New York Times Sales Volume Chart
It might be yesterday’s (or even last month’s) news that the upper-end of the market has remained relatively strong (and not only in San Francisco). And we won’t disagree (other than with that “it’s a relative bargain” shtick).
At the same time, keep in mind that any reports of market “appreciation” (or even “depreciation”) that are based on a change in median sales price are now that much more suspect (if that’s at all possible). And yes, that includes NAR’s national numbers.
Can’t Sell Your Home? Maybe It’s Priced Too Low [New York Times]
JustQuotes: They Say Bifurcated, We Said Bipolar (A While Back) [SocketSite]
NAR’s New New National Forecast (Yes, Another Little Cut) [SocketSite]

2 thoughts on “A Little Mix Here, A Little Mix There, Here A Mix, There A Mix…”
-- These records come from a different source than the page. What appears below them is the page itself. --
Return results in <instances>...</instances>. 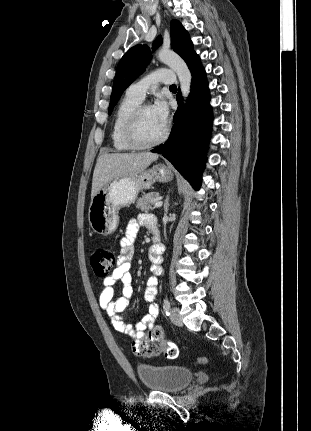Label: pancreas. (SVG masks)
<instances>
[{
	"label": "pancreas",
	"mask_w": 311,
	"mask_h": 431,
	"mask_svg": "<svg viewBox=\"0 0 311 431\" xmlns=\"http://www.w3.org/2000/svg\"><path fill=\"white\" fill-rule=\"evenodd\" d=\"M159 196V192H150V194H145L142 198H138L136 204H134V208H138L141 212H150L153 210L151 204H154L152 200Z\"/></svg>",
	"instance_id": "cf45deb5"
}]
</instances>
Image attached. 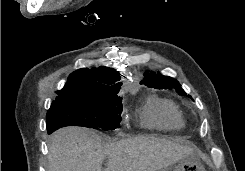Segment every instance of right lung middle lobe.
Here are the masks:
<instances>
[{"instance_id": "right-lung-middle-lobe-1", "label": "right lung middle lobe", "mask_w": 245, "mask_h": 171, "mask_svg": "<svg viewBox=\"0 0 245 171\" xmlns=\"http://www.w3.org/2000/svg\"><path fill=\"white\" fill-rule=\"evenodd\" d=\"M122 109V98L118 96L53 102L47 112V131L50 134L65 126L115 130L121 121Z\"/></svg>"}]
</instances>
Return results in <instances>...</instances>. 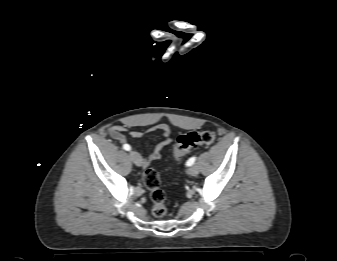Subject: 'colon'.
Here are the masks:
<instances>
[{
    "mask_svg": "<svg viewBox=\"0 0 337 261\" xmlns=\"http://www.w3.org/2000/svg\"><path fill=\"white\" fill-rule=\"evenodd\" d=\"M215 140L213 131L188 132L180 135L173 147L174 159L179 161L185 154L196 146L208 145ZM143 182L150 192L153 203L152 212L156 217H163L167 213L165 192L160 186V177L156 170L148 169L143 174Z\"/></svg>",
    "mask_w": 337,
    "mask_h": 261,
    "instance_id": "1",
    "label": "colon"
}]
</instances>
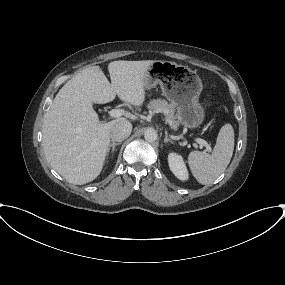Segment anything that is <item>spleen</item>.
Segmentation results:
<instances>
[{
  "instance_id": "spleen-1",
  "label": "spleen",
  "mask_w": 285,
  "mask_h": 285,
  "mask_svg": "<svg viewBox=\"0 0 285 285\" xmlns=\"http://www.w3.org/2000/svg\"><path fill=\"white\" fill-rule=\"evenodd\" d=\"M234 130L227 123L221 127L212 154L204 151H192L188 164L196 180L208 185L214 182L227 168L234 151Z\"/></svg>"
}]
</instances>
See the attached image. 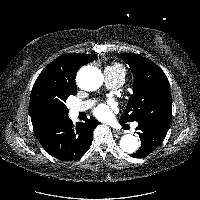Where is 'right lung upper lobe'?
<instances>
[{"mask_svg": "<svg viewBox=\"0 0 200 200\" xmlns=\"http://www.w3.org/2000/svg\"><path fill=\"white\" fill-rule=\"evenodd\" d=\"M93 54H64L52 61L36 79L29 104L33 128L48 118L44 105L50 100H61L77 90L75 76L78 69L95 60Z\"/></svg>", "mask_w": 200, "mask_h": 200, "instance_id": "right-lung-upper-lobe-1", "label": "right lung upper lobe"}]
</instances>
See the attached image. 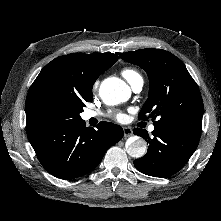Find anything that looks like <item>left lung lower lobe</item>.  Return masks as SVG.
<instances>
[{
	"mask_svg": "<svg viewBox=\"0 0 221 221\" xmlns=\"http://www.w3.org/2000/svg\"><path fill=\"white\" fill-rule=\"evenodd\" d=\"M133 133L143 137L149 144L146 155L134 160V166L141 173L154 177H168L181 170L200 140L195 136L161 127H155L153 137L139 128H135Z\"/></svg>",
	"mask_w": 221,
	"mask_h": 221,
	"instance_id": "1",
	"label": "left lung lower lobe"
}]
</instances>
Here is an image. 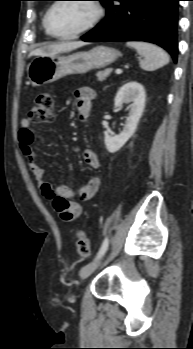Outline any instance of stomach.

  1. I appreciate the number of homes sold metric…but I am not sure that it always relates to the strength of the market. Look at prime real estate in South Beach for example. 88 King has no units available, Watermark has one, and The Brannan has six units. The good two bedroom units (floors 10 and above) are priced from $1.2 million to over $2 million. Call me crazy, but a limited number of available units, combined with high prices means it is a reasonably strong market (at least in this neighborhood and price segment). $1578/foot (for a 12th floor unit in the Brannan) is no joke!

  2. I somewhat agree with your point about little inventory but I do count three active listings at the Watermark including “ANOTHER $10,000 REDUCTION!!!” for #12G and one unit that’s available at 88 King. Any chance the lack of inventory could be related to sellers not listing due to a perceived weakness in the market rather than the other way around?